Everything will be completely back to normal after that.
Right?
3 comments:
I'd recommend not using hair clippers on yourself: I tried it once and finished up looking like I'd just emerged from a warzone. My wife wouldn't be seen out with me for a fortnight, while the bald patches grew back. Apparently it's okay if you use a mirror, you're very careful and very patient, but generally speaking it's best not to attempt to clip your own hair.
I used to clipper my own and, take it from me, unless you've got a room full of mirrors like the villian in Enter The Dragon, you'll miss bits and look like one of those victorian teddy bears they get on The Repair Shop (the before shot).
My wife does it now. I don't get it done as often as I should really. I too tend to go a bit Einstein or Doc Brown before dealing with it.

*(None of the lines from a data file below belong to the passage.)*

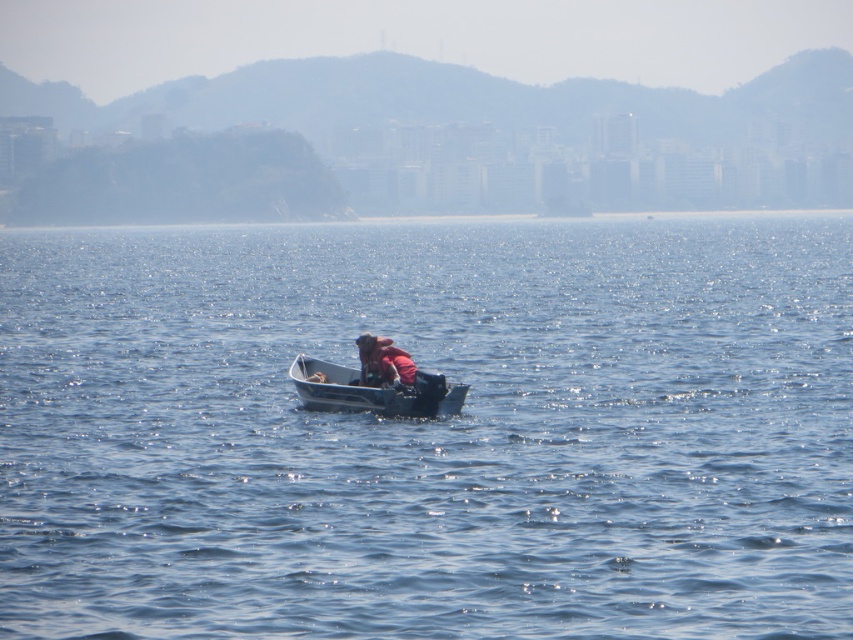 Consider the image. Can you confirm if blue water at center is shorter than metallic gray canoe at center?

No.

Is blue water at center taller than metallic gray canoe at center?

Correct, blue water at center is much taller as metallic gray canoe at center.

Where is `blue water at center`? The height and width of the screenshot is (640, 853). blue water at center is located at coordinates (430, 429).

Between metallic gray canoe at center and pink fabric at center, which one is positioned lower?

Positioned lower is metallic gray canoe at center.

Is metallic gray canoe at center closer to the viewer compared to pink fabric at center?

Yes, it is.

From the picture: Who is more distant from viewer, (405, 396) or (415, 368)?

The point (415, 368) is behind.

Identify the location of metallic gray canoe at center. The width and height of the screenshot is (853, 640). (373, 392).

Can you confirm if blue water at center is shorter than pink fabric at center?

No.

Between point (340, 468) and point (386, 369), which one is positioned behind?

The point (386, 369) is more distant.

Find the location of a particular element. The image size is (853, 640). blue water at center is located at coordinates (430, 429). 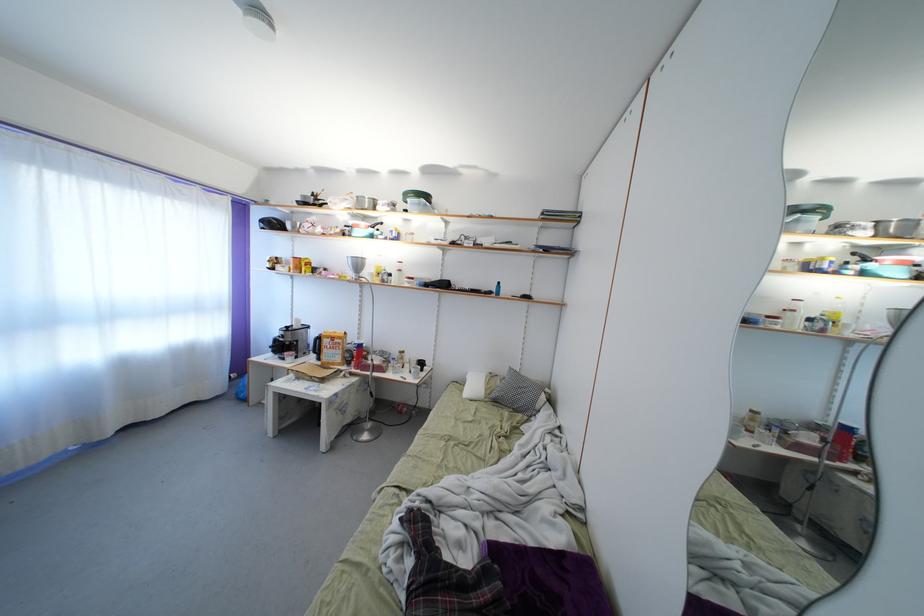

Carrie's cut my hair for years and years now and a pretty good job she does. Good enough for government work, as she's fond of saying. That said since the Xmas before the first lockdown my head hair has been untouched and I now have the longest hair I've had in my life. I even have a wee ponytail! Part of me is embarrassed by that and the rest of me is dead chuffed. My dad detested both long hair and facial hair. If ever my hair got long (I mean collar-length) he's start calling me a "mad scientist." In his eyes I suppose he looked at me and saw a Doc Brown. I can only imagine what he'd say now. He'd probably opt for "hippie" or, worse, "a girl."